Latvia Exploring Tax Increase of Land-based GamblingPublished October 31, 2019 by Mike P
Latvian land-based slot machines and table games could incur approximate 20% tax increases under fresh proposals from the finance ministry.
After initially being proposed by the finance ministry, the Latvian government is currently considering a proposal to amend the taxation of land-based gambling ahead of the nation’s annual budget for 2020. At this time, the changes don’t include increases on the taxation of the Latvian online gambling market.
Rise on Slot Machines and Table Games
One of the first proposed changes to have an impact would be an increase in the flat fee imposed on individual slot machines. In this case, the existing fee of €4,164 would rise by approximately 24% to €5,172.
The second major ramification would be an increase on the annual fee of table games, covering blackjack and roulette. At present, the 2019 annual levy for operating each table is set at €23,400, but could rise by 20% to reach a higher level of €28,080.
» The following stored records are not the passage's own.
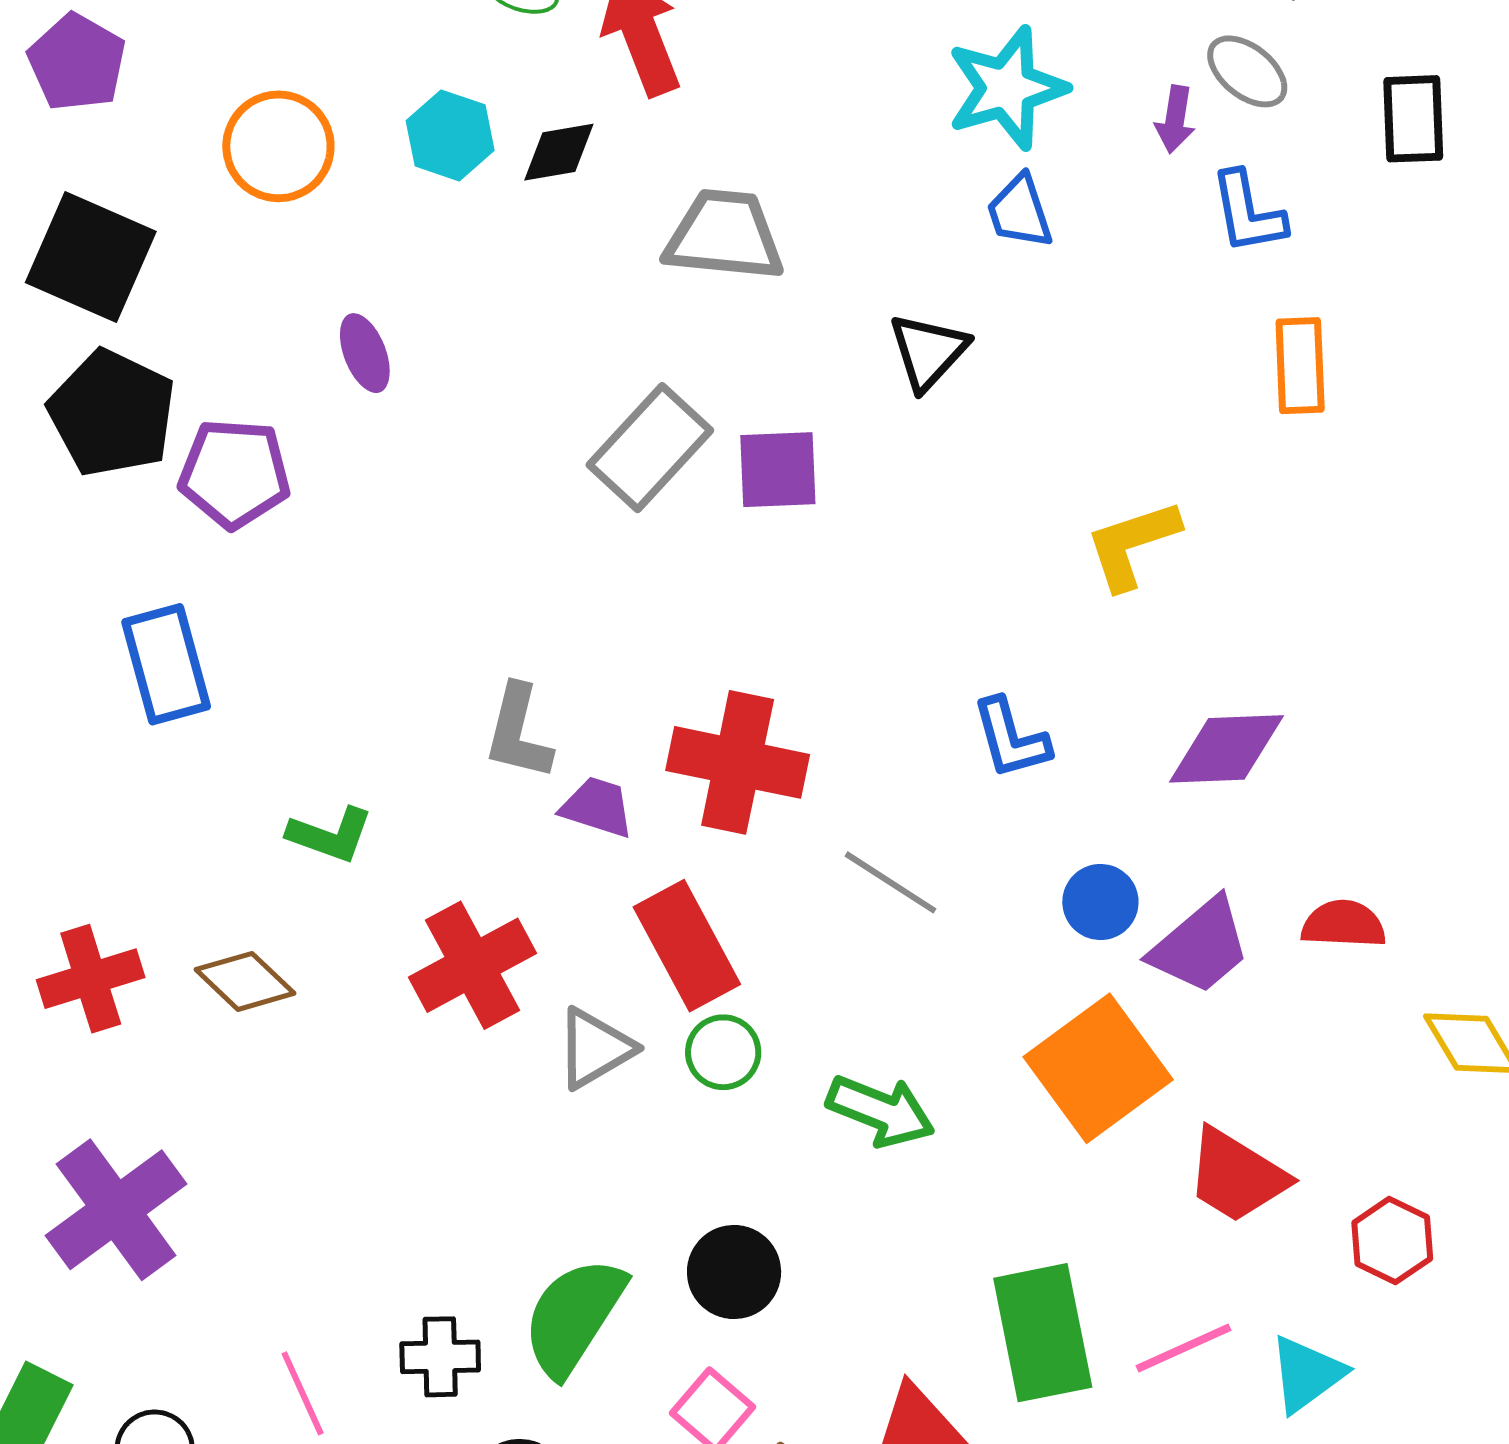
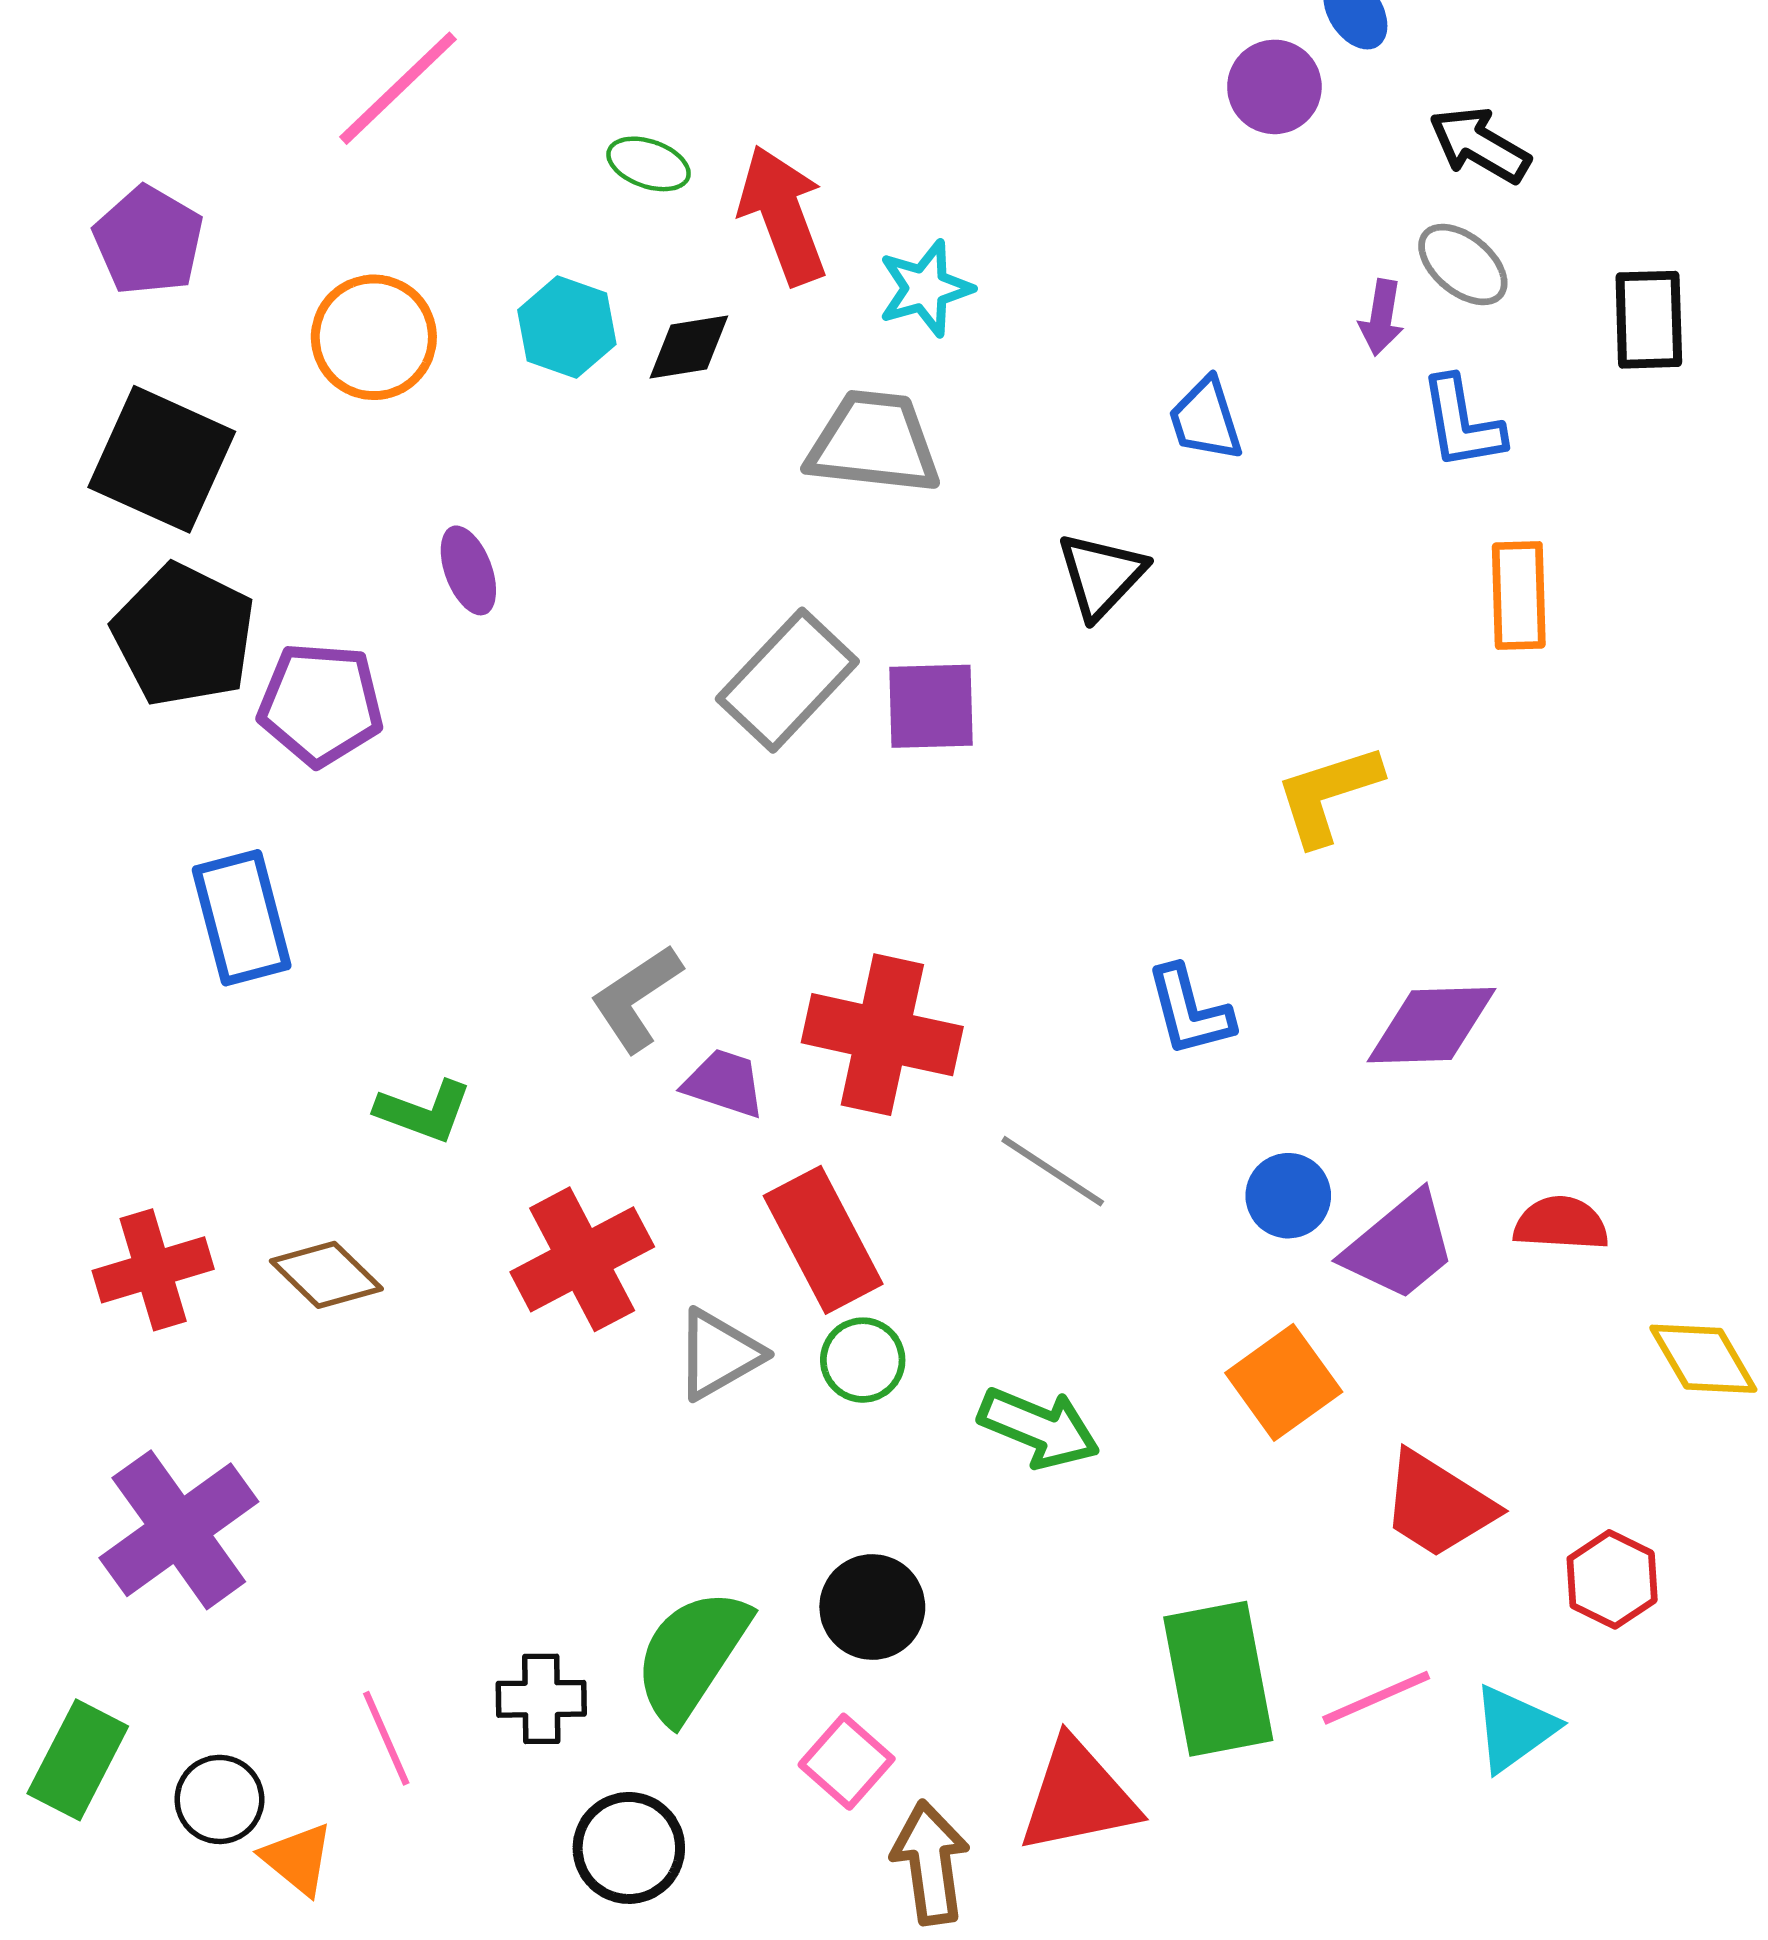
cyan star: (1007, 88) -> (925, 288), moved, size x0.7
gray L-shape: (518, 732) -> (636, 998), turned 42
orange square: (1098, 1068) -> (1284, 1382), size x0.7

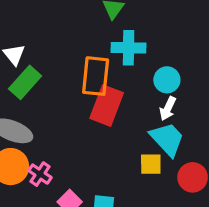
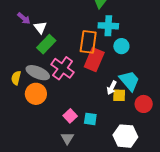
cyan circle: (167, 80) -> (121, 46), moved
white arrow: (168, 109) -> (112, 88), moved
pink cross: (40, 174) -> (63, 68), moved, size x1.6

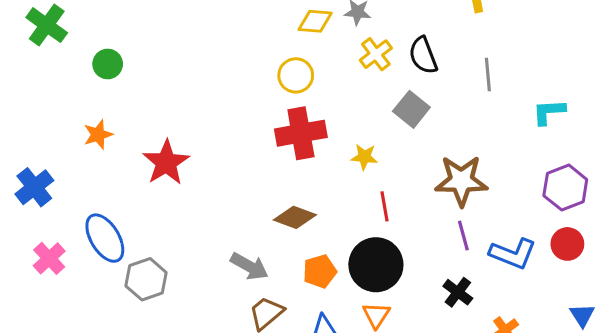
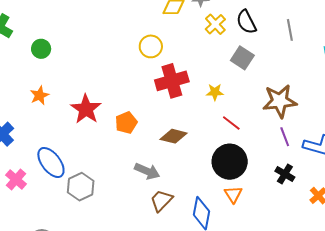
yellow circle: (296, 75) -> (151, 46), moved
red line: (384, 206) -> (231, 123), turned -36
orange pentagon: (320, 271) -> (126, 123), moved

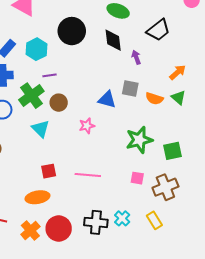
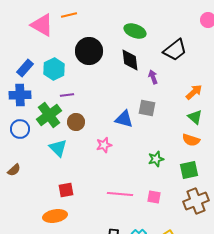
orange semicircle: (154, 99) -> (191, 140), moved
green star: (139, 140) -> (156, 159), size x0.6
pink line: (88, 175) -> (120, 194), moved
brown cross: (165, 187) -> (196, 201), moved

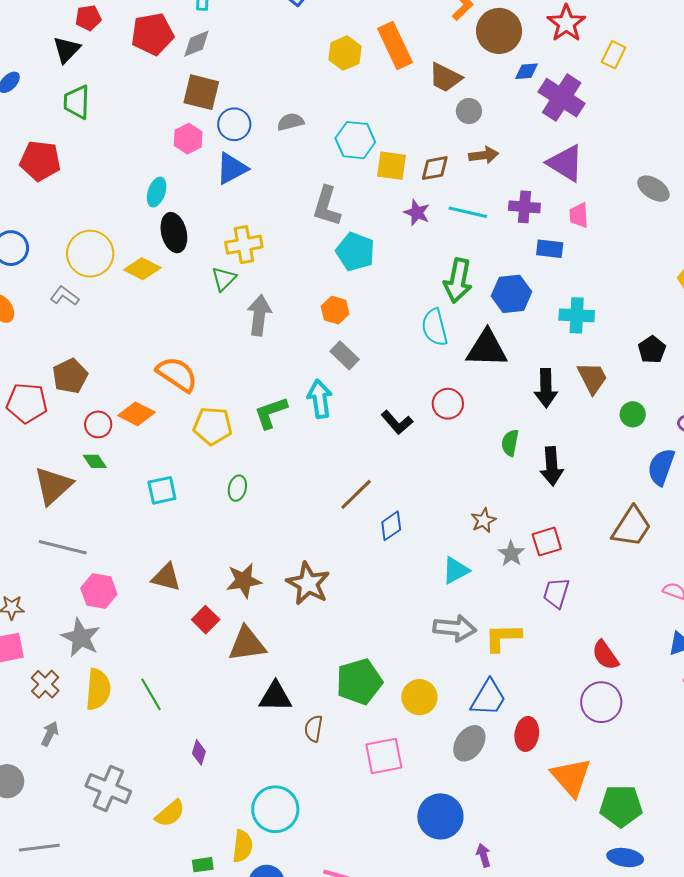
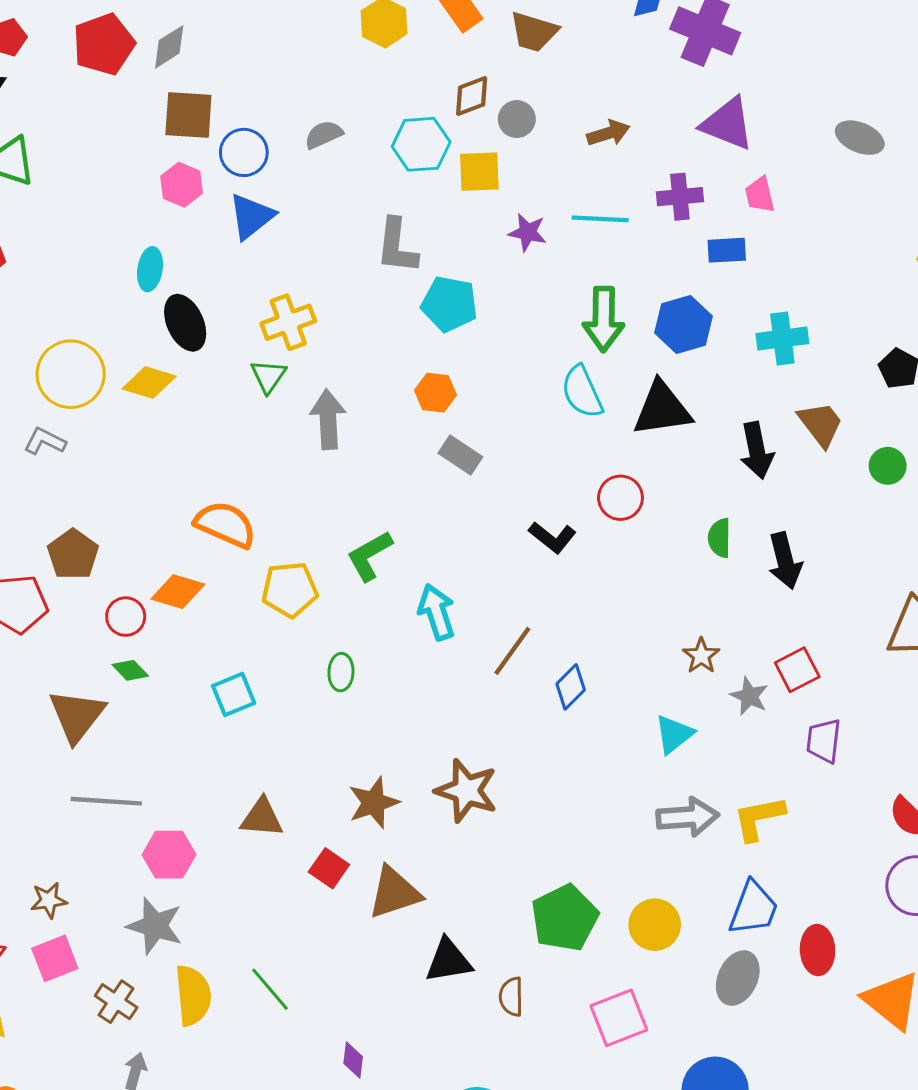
gray circle: (469, 111) -> (517, 119), moved
brown diamond: (435, 168) -> (472, 96), moved
cyan arrow: (320, 399) -> (437, 612), moved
Figures for First Half of 2019
By its calculations, the Latvian government has determined the new taxes could potentially generate €9.0 million in revenue. Of course, this is predicated on the country maintaining its present numbers of 8,643 licensed slot machines and 61 table games.
In reporting on the first half of 2019, the government stated that an average of €12,896 was generated per slot machine for €111.5 million in total revenue. For same period, an average €132,164 was earned from every table game for an €8.1 million collective value.
What Comes Next
If the proposal is voted into law, then the government plans to adjust how the tax revenue is distributed. Under the current system, 75% of taxes go to the government and 25% to the municipal region where it was collected. Moving forward, the new split would provide 90% to the government and just 10% to municipalities.
All shall become clear once the budget is ready by parliament. Should it receive approval, expect the changes to be applied as of 1 January 2020.